If he really thinks about it, he only has two: missing out on Peggy, because God, Peggy with her perfect lips and piercing gaze and steady, steady hands. Peggy, who is brave and unyielding in her fight for good, who takes no shit and certainly no prisoners, who might have let him forge a world by her side after the war.

And Bucky. Bucky who is first, last, and always, who has always been everything.
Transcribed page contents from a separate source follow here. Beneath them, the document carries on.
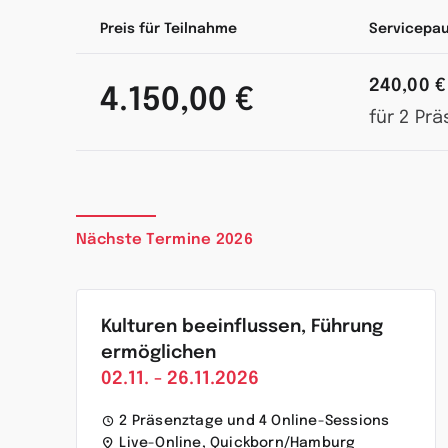
Preis für Teilnahme
Servicepa
240,00 €
4.150,00 €
für 2 Pr
Nächste Termine 2026
Kulturen beeinflussen, Führung
ermöglichen
02.11. - 26.11.2026
2 Präsenztage und 4 Online-Sessions
Live-Online, Quickborn/Hamburg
Best friend, brother in arms, and maybe something more, if fate hadn’t had its way, and if he had just let Bucky kiss him under the soft light of a full moon just losing its red tinge.

Steve doesn’t know if he believes in a heaven, and he doesn’t even need there to be, all he needs is to be with Bucky, and he can’t stop thinking of a drunken night when he had vowed to Bucky that he’d find a way to join him, and now—.

Telling Peggy what he’s going to do is maybe the second worst thing he’s done, and he can’t bear that he’s the one causing the tears in her voice when she realizes what he’s going to do.

“I’m going to need a rain check on that dance,” Steve says into the radio, and his heart is cracking along the fault lines that are already there.

“All right,” she says, a little unsteadily. “A week next Saturday at The Stork Club.”

Oh, she is so brave and good, and he is leaving her behind.

“You’ve got it,” Steve says.

“Eight o’clock on the dot,” she says, strength returning to the timbre of her voice, and even now, even now she’s giving him exactly what he needs. “Don’t you dare be late, understood?”

“You know,” Steve says, and he draws from the strength she’s offering him, finding it in himself to banter with her one last time. “I still don’t know how to dance.”

“I’ll show you how,” Peggy says, and she’s crying now, in earnest, and Steve is sorry for the pain he’s causing. “Just be there.”

“We’ll have the band play something slow,” Steve says, and oh, the plane is plummeting, and he’s falling, falling, falling out of the cold blue sky, and God, he does have one regret, and that’s that he never kissed either of the two people he loves. “I’d hate to step on your—“

*

It is 1945, and Bucky and Steve are lost to the world and frozen in time and the earth continues to turn without them.

(It is fitting, in a way, for James Buchanan Barnes and Steven Grant Rogers to share a fate, if not a resting place.)